Unfortunately for them, past Supreme Courts (going back over a century) have not agreed. Even as recently as 2019, Justice Roberts, writing the controversial Rucho decision blessing partisan gerrymandering, expressly noted that, while it was beyond federal purview, “[p]rovisions from state statutes and state constitutions can provide standards and guidance for state courts to apply.”

But that was 2019, which, in Thomas/Alito time, was as distant as the era of halberds and trebuchets. It was also before the 2020 election and its immediate aftermath, where, at the urging of Trump, over 60 challenges were made to the election results, searching for a theory that would permit the setting aside of sufficient numbers of votes to flip the result. SCOTUS at that time was not (at least yet) ready to jump into those cases to award Trump the win, but Alito, joined by Thomas and Gorsuch, expressed interest in the ISL.

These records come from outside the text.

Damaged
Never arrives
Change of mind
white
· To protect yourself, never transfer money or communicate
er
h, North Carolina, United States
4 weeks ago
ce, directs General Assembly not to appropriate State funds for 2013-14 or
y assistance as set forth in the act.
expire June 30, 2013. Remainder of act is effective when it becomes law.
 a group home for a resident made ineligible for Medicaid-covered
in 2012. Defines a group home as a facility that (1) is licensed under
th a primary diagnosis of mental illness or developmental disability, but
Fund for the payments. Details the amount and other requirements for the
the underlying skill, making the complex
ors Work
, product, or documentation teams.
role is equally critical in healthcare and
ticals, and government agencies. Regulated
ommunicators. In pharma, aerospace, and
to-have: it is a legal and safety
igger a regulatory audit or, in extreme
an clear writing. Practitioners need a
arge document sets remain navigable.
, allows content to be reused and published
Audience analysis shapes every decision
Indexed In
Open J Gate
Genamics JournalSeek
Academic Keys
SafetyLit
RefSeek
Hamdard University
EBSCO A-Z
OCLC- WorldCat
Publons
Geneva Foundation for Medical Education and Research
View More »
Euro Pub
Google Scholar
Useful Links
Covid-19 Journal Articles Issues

Let’s move forward to North Carolina, where, in his dissent to SCOTUS’s original “Shadow Docket” refusal to grant the GOP the relief it sought, Alito went further than saying he would have heard the case. He was ready to immediately reinstate the Republicans’ North Carolina map. Being the good textualist he is, the actual language of the North Carolina law specifically including state court oversight would be overridden by…a theory that has never previously been adopted.

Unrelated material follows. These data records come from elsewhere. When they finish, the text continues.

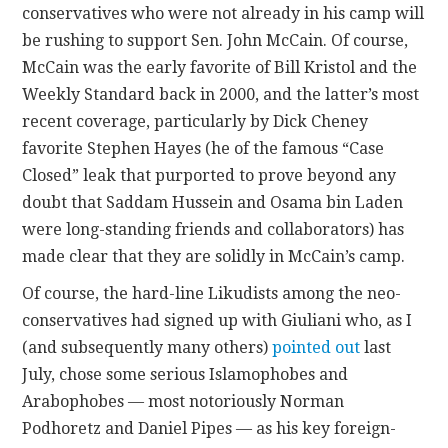
conservatives who were not already in his camp will
be rushing to support Sen. John McCain. Of course,
CONTACT
McCain was the early favorite of Bill Kristol and the
Weekly Standard back in 2000, and the latter’s most
recent coverage, particularly by Dick Cheney
favorite Stephen Hayes (he of the famous “Case
Closed” leak that purported to prove beyond any
doubt that Saddam Hussein and Osama bin Laden
were long-standing friends and collaborators) has
made clear that they are solidly in McCain’s camp.
Of course, the hard-line Likudists among the neo-
b
conservatives had signed up with Giuliani who, as I
u
(and subsequently many others)
pointed out
last
y
July, chose some serious Islamophobes and
x
Arabophobes — most notoriously Norman
a
Podhoretz and Daniel Pipes — as his key foreign-
n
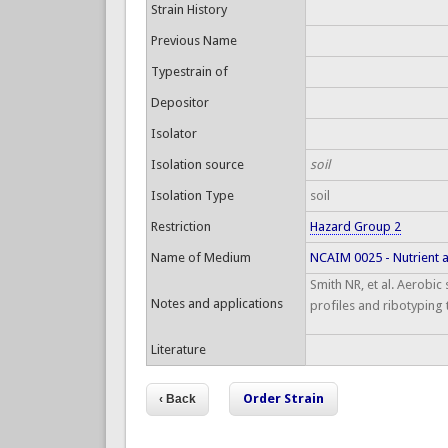
Strain History
Previous Name
Typestrain of
Depositor
Isolator
Isolation source
soil
Isolation Type
soil
Restriction
Hazard Group 2
Name of Medium
NCAIM 0025 - Nutrient 
Smith NR, et al. Aerobic
Notes and applications
profiles and ribotyping 
Literature
Order Strain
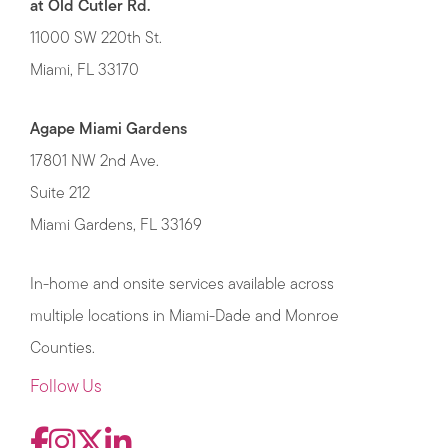
at Old Cutler Rd.
11000 SW 220th St.
Miami, FL 33170
Agape Miami Gardens
17801 NW 2nd Ave.
Suite 212
Miami Gardens, FL 33169
In-home and onsite services available across
multiple locations in Miami-Dade and Monroe
Counties.
Follow Us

Where are we? With three Justices clearly on board with the idea that state laws, state constitutions, state Governors, and state courts have no place in reviewing how the state legislatures manage Congressional elections. Plus Justice Kavanaugh, who expressed interest in the ISL (while not being willing to grant immediate relief) in the original Shadow Docket ruling. That is (potentially) four, leaving Justice Barrett, who is a Sphinx at this point.

Many commentators who have sounded the alarm on this have been focused on the 2024 Presidential election with the possibility of GOP-dominated State Legislators in swing states simply flipping Electoral Votes, either through the ISL (noting that Article II of the Constitution has similar, although not identical language regarding Presidential elections) or the Electoral Count Act. That is certainly a present danger, given Trump’s continuing demands, but let me be an optimist and suggest there may be only three votes on SCOTUS to support a system-ending result like that.

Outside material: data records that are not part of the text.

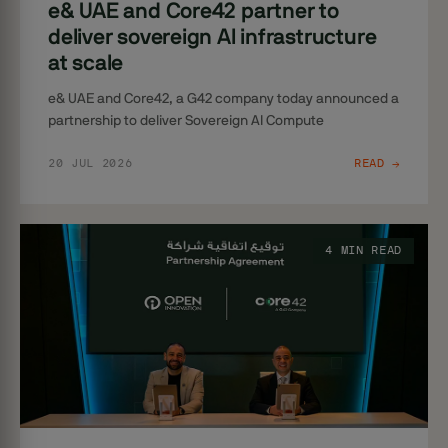
e& UAE and Core42 partner to
deliver sovereign AI infrastructure
at scale
e& UAE and Core42, a G42 company today announced a
partnership to deliver Sovereign AI Compute
20 JUL 2026
READ →
4 MIN READ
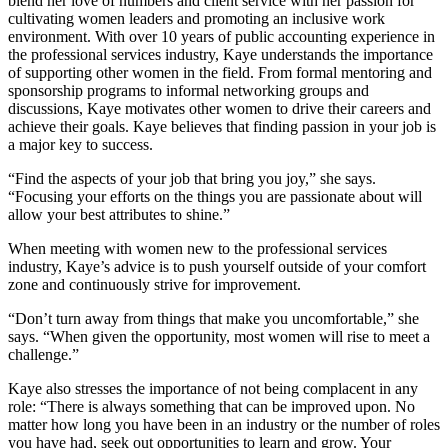
blend her love of numbers and client service with her passion for
cultivating women leaders and promoting an inclusive work
environment. With over 10 years of public accounting experience in
the professional services industry, Kaye understands the importance
of supporting other women in the field. From formal mentoring and
sponsorship programs to informal networking groups and
discussions, Kaye motivates other women to drive their careers and
achieve their goals. Kaye believes that finding passion in your job is
a major key to success.
“Find the aspects of your job that bring you joy,” she says.
“Focusing your efforts on the things you are passionate about will
allow your best attributes to shine.”
When meeting with women new to the professional services
industry, Kaye’s advice is to push yourself outside of your comfort
zone and continuously strive for improvement.
“Don’t turn away from things that make you uncomfortable,” she
says. “When given the opportunity, most women will rise to meet a
challenge.”
Kaye also stresses the importance of not being complacent in any
role: “There is always something that can be improved upon. No
matter how long you have been in an industry or the number of roles
you have had, seek out opportunities to learn and grow. Your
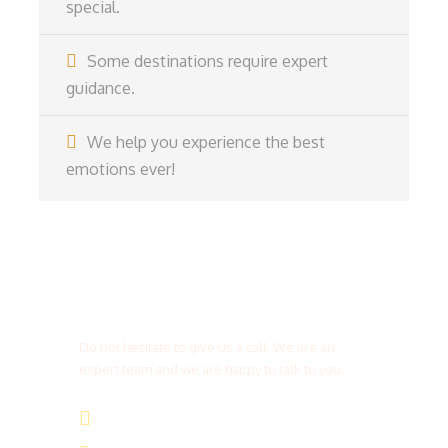
special.
Some destinations require expert
guidance.
We help you experience the best
emotions ever!
Get a Question?
Do not hesitate to give us a call. We are an
expert team and we are happy to talk to you.
(+20) 101 777 4068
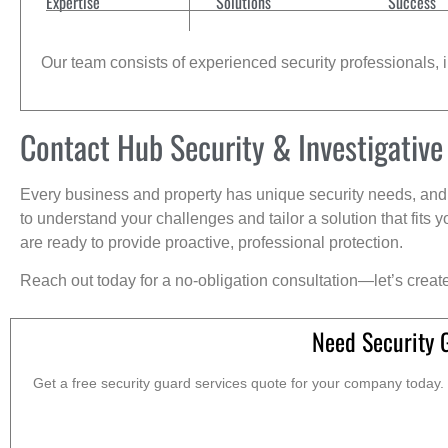
Expertise
Solutions
Success
Our team consists of experienced security professionals, in
Contact Hub Security & Investigative
Every business and property has unique security needs, and 
to understand your challenges and tailor a solution that fit
are ready to provide proactive, professional protection.
Reach out today for a no-obligation consultation—let’s creat
Need Security 
Get a free security guard services quote for your company today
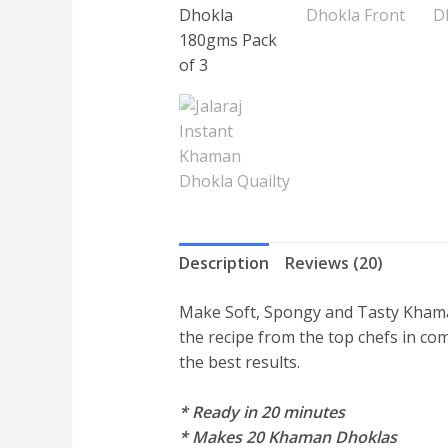
Description
Reviews (20)
Make Soft, Spongy and Tasty Khama
the recipe from the top chefs in com
the best results.
* Ready in 20 minutes
* Makes 20 Khaman Dhoklas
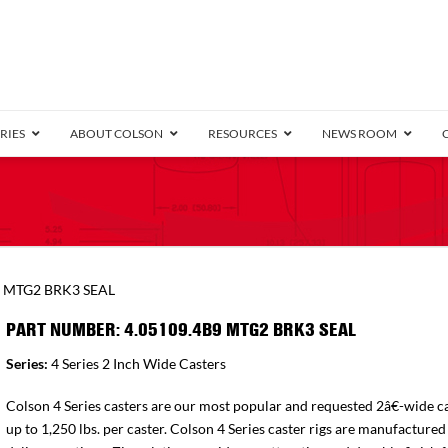
RIES
ABOUT COLSON
RESOURCES
NEWS ROOM
/8″ Wide)
.25″ Wide)
.5″ Wide)
4 Stainless
Bearing
orma
Plate
Annular Ball Bearing
Threaded Stem
Performa
Precision Sealed Ball
Performa Hand
Grip Ring
Pedestal
Wood F
Conductive
Truck
B
9 MTG2 BRK3 SEAL
″ Wide)
ngpinless
PART NUMBER: 4.05109.4B9 MTG2 BRK3 SEAL
ngpinless
Series:
4 Series 2 Inch Wide Casters
Bearing
Torrington-Style
Colson 4 Series casters are our most popular and requested 2â€-wide ca
up to 1,250 lbs. per caster. Colson 4 Series caster rigs are manufactured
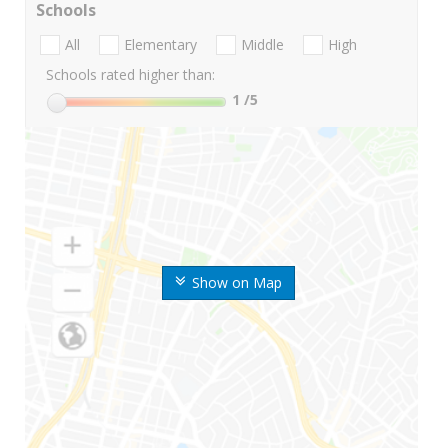
Schools
All
Elementary
Middle
High
Schools rated higher than:
1
/5
Show on Map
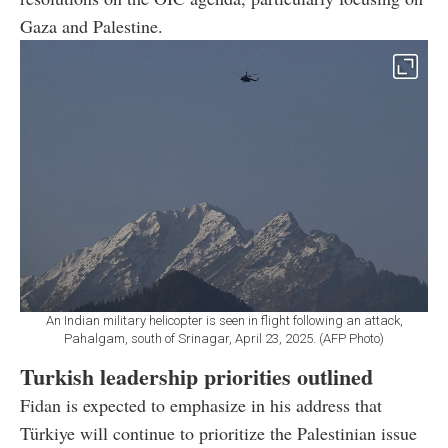
Gaza and Palestine.
An Indian military helicopter is seen in flight following an attack,
Pahalgam, south of Srinagar, April 23, 2025. (AFP Photo)
Turkish leadership priorities outlined
Fidan is expected to emphasize in his address that
Türkiye will continue to prioritize the Palestinian issue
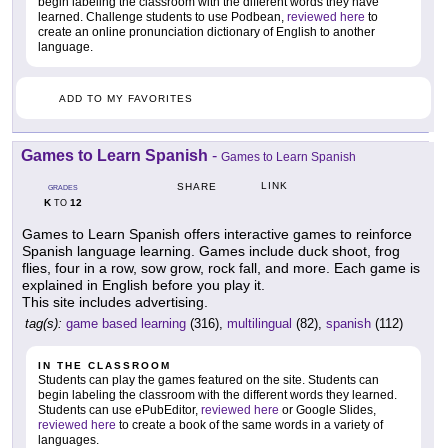
begin labeling the classroom with the different words they have
learned. Challenge students to use Podbean,
reviewed here
to
create an online pronunciation dictionary of English to another
language.
ADD TO MY FAVORITES
Games to Learn Spanish
-
Games to Learn Spanish
LINK
SHARE
GRADES
K
12
TO
Games to Learn Spanish offers interactive games to reinforce
Spanish language learning. Games include duck shoot, frog
flies, four in a row, sow grow, rock fall, and more. Each game is
explained in English before you play it.
This site includes advertising.
tag(s):
game based learning
(316),
multilingual
(82),
spanish
(112)
IN THE CLASSROOM
Students can play the games featured on the site. Students can
begin labeling the classroom with the different words they learned.
Students can use ePubEditor,
reviewed here
or Google Slides,
reviewed here
to create a book of the same words in a variety of
languages.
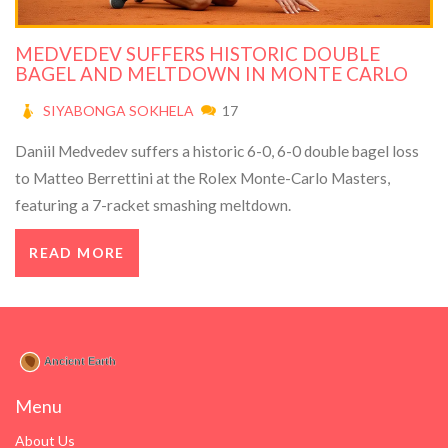
MEDVEDEV SUFFERS HISTORIC DOUBLE
BAGEL AND MELTDOWN IN MONTE CARLO
SIYABONGA SOKHELA
17
Daniil Medvedev suffers a historic 6-0, 6-0 double bagel loss
to Matteo Berrettini at the Rolex Monte-Carlo Masters,
featuring a 7-racket smashing meltdown.
READ MORE
Menu
About Us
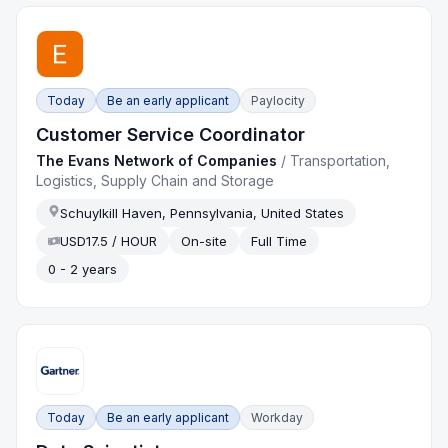
Today
Be an early applicant
Paylocity
Customer Service Coordinator
The Evans Network of Companies
/
Transportation,
Logistics, Supply Chain and Storage
Schuylkill Haven, Pennsylvania, United States
USD17.5 / HOUR
On-site
Full Time
0 - 2 years
Today
Be an early applicant
Workday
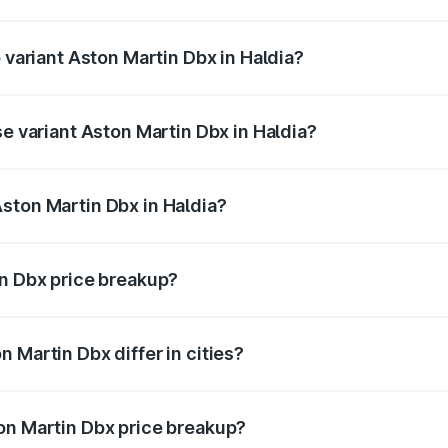
of Aston Martin Dbx in Haldia is ₹15.02 lakhs
p variant Aston Martin Dbx in Haldia?
rice is ₹5.03 Cr Lakh in Haldia.
se variant Aston Martin Dbx in Haldia?
rice is ₹4.39 Cr Lakh in Haldia.
ston Martin Dbx in Haldia?
nt of Aston Martin Dbx in Haldia is ₹3.82 Cr.
in Dbx price breakup?
price, RTO charges, insurance, road tax, handling fees, and
 Martin Dbx differ in cities?
in state RTO charges, taxes, and insurance costs.
on Martin Dbx price breakup?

Instead, let’s look at a more prosaic approach that fits with the trends since the 2020 election was decided. Five Justices bless an expansive view of the ISL, and all the voter suppression by state legislatures instantly is beyond any in-state review. Full speed ahead for the 18 GOP-controlled states that have already adopted more than 100 new criminal penalties for actions previously considered legal (like giving Granny a bottle of water as she stands in line on Election Day) and a green light for more.

The possibilities are endless, because the ISL is a license to cheat. Election police, partisans appointed to boards with the authority to toss ballots, armed poll-watchers, last-minute switches of polling sites, inoperative polling machines on Election Day with state courts powerless to extend hours. Or just a simple limitation on the number of ballot boxes or polling places per county. Imagine an ultra-partisan state legislature like Wisconsin’s mandating a standard of 10 polling places per county. Wisconsin has 72 counties. 20 of them have populations of under 20,000. Two, Milwaukee and Dane, have 1.5 million between them. Using 2020 Presidential votes as a proxy, Biden carried Milwaukee and Dane by an aggregate of about 360,000 votes. He won the state by barely 20,000. Keeping just one in 18 Biden voters from getting to the polls in those two counties, because they were too crowded, doesn’t seem all that hard when there’s no one to say no.

Well, not no one. An aggrieved party can always take his or her case to the Supreme Court. The tender mercies of Justice Alito await.

I think you’ve had enough for one reading. As I said at the beginning, elections have consequences. Until, one day, when the voters find that the game is so fixed that voting is of no consequence at all.  That will be the day when many of us learn what liberties we still enjoy.